- Target disease: Visceral leishmaniasis
- Main partners (since project start): Accelera, Italy; Anacor Pharmaceuticals Inc., USA; Eurofins-Optimed, France; Laboratory of Microbiology, Parasitology and Hygiene, University of Antwerp, Belgium; London School of Hygiene & Tropical Medicine, UK; Sandexis, UK; Sara Pharm, Romania; Scynexis, USA; Syngene, India; Wil Research/Charles River, France; WuXi AppTech, China.
- Project start: January 2010
- Funding (since project start): Bill & Melinda Gates Foundation, USA; Department for International Development (DFID), UK; Federal Ministry of Education and Research (BMBF through KfW), Germany; Médecins Sans Frontières/Doctors without Borders, International; Swiss Agency for Development and Cooperation (SDC), Switzerland; Other private foundations and individuals.
DNDi and Anacor have been working together over the last few years to identify oxaborole compounds, initially for the HAT programme, and this has expanded to include both leishmaniasis and Chagas disease. DNDI-6148 has emerged as a promising lead candidate for VL and CL and by the end of 2015 studies including exploratory toxicology necessary for possible progression to preclinical development had been successfully completed.
The preclinical toxicology studies package was completed in 2017. The decision was made to progress to Phase I single ascending dose in healthy volunteers in parallel with additional toxicological investigations.

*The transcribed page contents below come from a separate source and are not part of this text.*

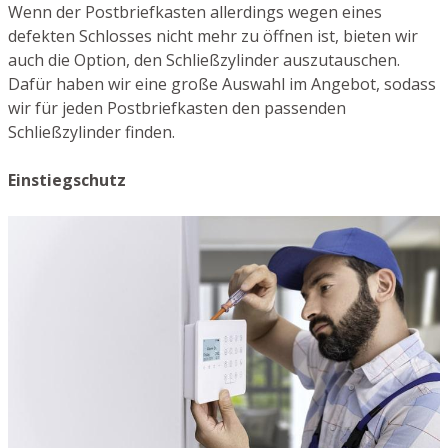
Wenn der Postbriefkasten allerdings wegen eines
defekten Schlosses nicht mehr zu öffnen ist, bieten wir
auch die Option, den Schließzylinder auszutauschen.
Dafür haben wir eine große Auswahl im Angebot, sodass
wir für jeden Postbriefkasten den passenden
Schließzylinder finden.
Einstiegschutz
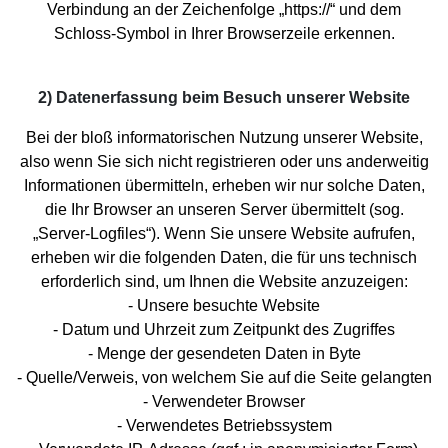
Verbindung an der Zeichenfolge „https://“ und dem
Schloss-Symbol in Ihrer Browserzeile erkennen.
2) Datenerfassung beim Besuch unserer Website
Bei der bloß informatorischen Nutzung unserer Website,
also wenn Sie sich nicht registrieren oder uns anderweitig
Informationen übermitteln, erheben wir nur solche Daten,
die Ihr Browser an unseren Server übermittelt (sog.
„Server-Logfiles“). Wenn Sie unsere Website aufrufen,
erheben wir die folgenden Daten, die für uns technisch
erforderlich sind, um Ihnen die Website anzuzeigen:
- Unsere besuchte Website
- Datum und Uhrzeit zum Zeitpunkt des Zugriffes
- Menge der gesendeten Daten in Byte
- Quelle/Verweis, von welchem Sie auf die Seite gelangten
- Verwendeter Browser
- Verwendetes Betriebssystem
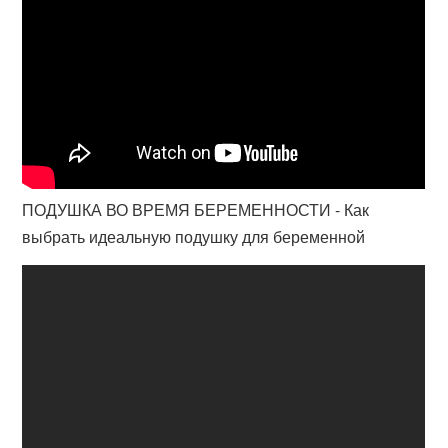
ПОДУШКА ВО ВРЕМЯ БЕРЕМЕННОСТИ - Как
выбрать идеальную подушку для беременной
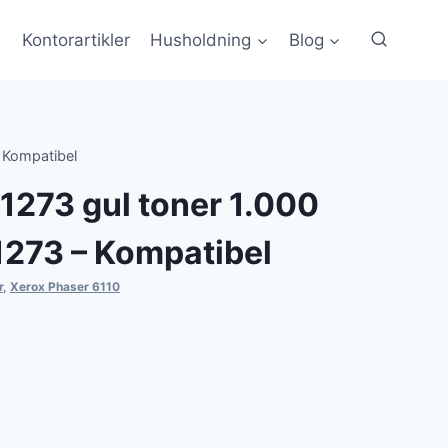
Kontorartikler
Husholdning
Blog
 Kompatibel
1273 gul toner 1.000
1273 – Kompatibel
r
,
Xerox Phaser 6110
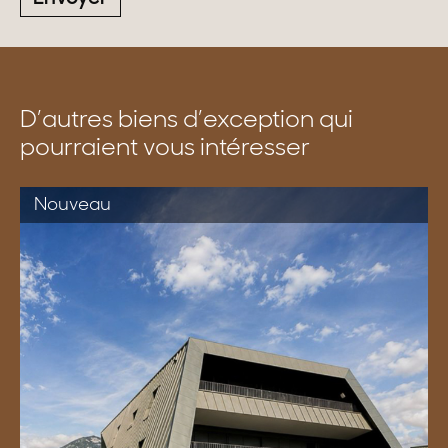
D’autres biens d’exception qui
pourraient vous intéresser
Nouveau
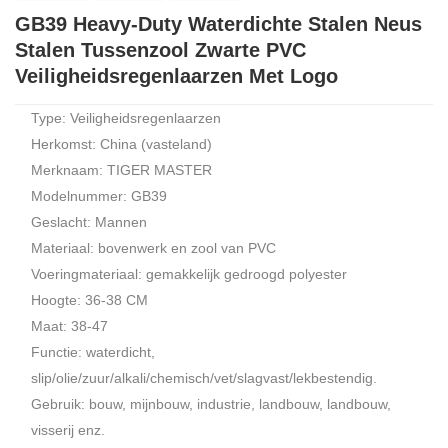
GB39 Heavy-Duty Waterdichte Stalen Neus
Stalen Tussenzool Zwarte PVC
Veiligheidsregenlaarzen Met Logo
Type: Veiligheidsregenlaarzen
Herkomst: China (vasteland)
Merknaam: TIGER MASTER
Modelnummer: GB39
Geslacht: Mannen
Materiaal: bovenwerk en zool van PVC
Voeringmateriaal: gemakkelijk gedroogd polyester
Hoogte: 36-38 CM
Maat: 38-47
Functie: waterdicht,
slip/olie/zuur/alkali/chemisch/vet/slagvast/lekbestendig.
Gebruik: bouw, mijnbouw, industrie, landbouw, landbouw,
visserij enz.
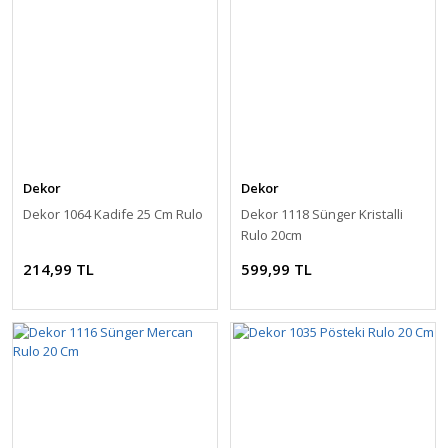
Dekor
Dekor
Dekor 1064 Kadife 25 Cm Rulo
Dekor 1118 Sünger Kristalli
Rulo 20cm
214,99 TL
599,99 TL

In January 2016, DNDI-6148, from the oxaborole class, was nominated as a pre-clinical candidate for the treatment of VL. Pharmaceutical development activities (drug substance and drug product development and manufacture) have now been initiated, and the toxicity/safety pre-IND package was launched starting with dose range finding studies, along with refinement of ADME (absorption, distribution, metabolism and elimination), efficacy and safety profile to ensure a smooth transition from the pre-clinical phase to Phase I clinical phase, which should happen over the course of 2017.